Cinquanta, sessant’anni anni fa la bomba faceva paura, e gli intellettuali, i poeti, i cineasti, gli artisti (questi ultimi in maniera quasi sempre più sottile) non mancavano di evocarne il fantasma: dal Manifesto Bum (1952) e dalla Dama “nucleare” (1955) di Enrico Baj, fino al Dr. Strangelove di Stanley Kubrick (dal memorabile sottotitolo: How I Learned to Stop Worrying and Love the Bomb) che compie ora appunto cinquant’anni. Con in mezzo, oltre a Hiroshima mon amour di Alain Resnais (1959), tanta, tanta letteratura (anche “concreta”):
«Questa coscienza di vivere nel punto più basso e tragico di una parabola umana, di vivere tra Buchenwald e la bomba H, è il dato di partenza d’ogni nostra fantasia, d’ogni nostro pensiero»
(Italo Calvino, Il midollo del leone, 1955)
«È difficile amare in primavere
come questa che a Brera i contatori
Geiger denunciano carica di pioggia
radioattiva perché le hacca esplodono
nel Nevada in Siberia sul Pacifico»
(Elio Pagliarani, Inventario privato, 1959)
«Sulle facce ridenti passano lentamente le colonne d’ombra delle esplosioni delle bombe H»
(Helmut Heißenbüttel, Testi 1 | 2 | 3, 1960)
«Ci opponiamo, come ci opponiamo alla guerra atomica, all’impiego di un simile sapere per controllare, costringere, degradare, sfruttare o annichilire l’individualità di un’altra creatura vivente»
(William Burroughs, Pasto nudo, 1959-1962)

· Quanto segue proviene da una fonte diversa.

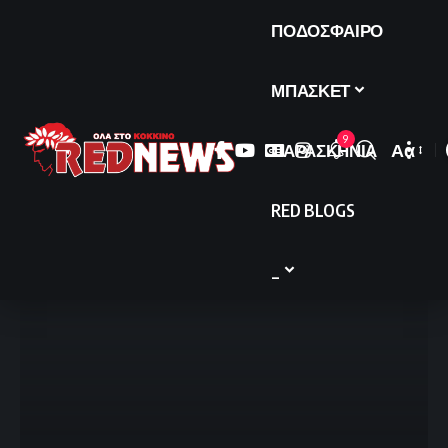
ΠΟΔΟΣΦΑΙΡΟ
ΜΠΑΣΚΕΤ
9
ΠΑΡΑΣΚΗΝΙΑ
Αα
Font
Resize
RED BLOGS
_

Oggi della bomba nessuno ha più paura (neppure delle armi chimiche, in fondo: in Siria la cosa sembra risolversi con un rimbrotto), del comunismo non ne parliamo. La minaccia non viene dalla fisica nucleare, che i bambini e gli artisti rappresentano con un fungo, bensì dalla metafisica finanziaria – metafisica, caro Di Modica: per questo il pesante Charging Bull non significava; e neppure, con la sua bulimia, significa The Wolf, caro Scorsese – che un vecchio enfant terrible materializza in un dito. Alzato al cielo, naturalmente, with l.o.v.e.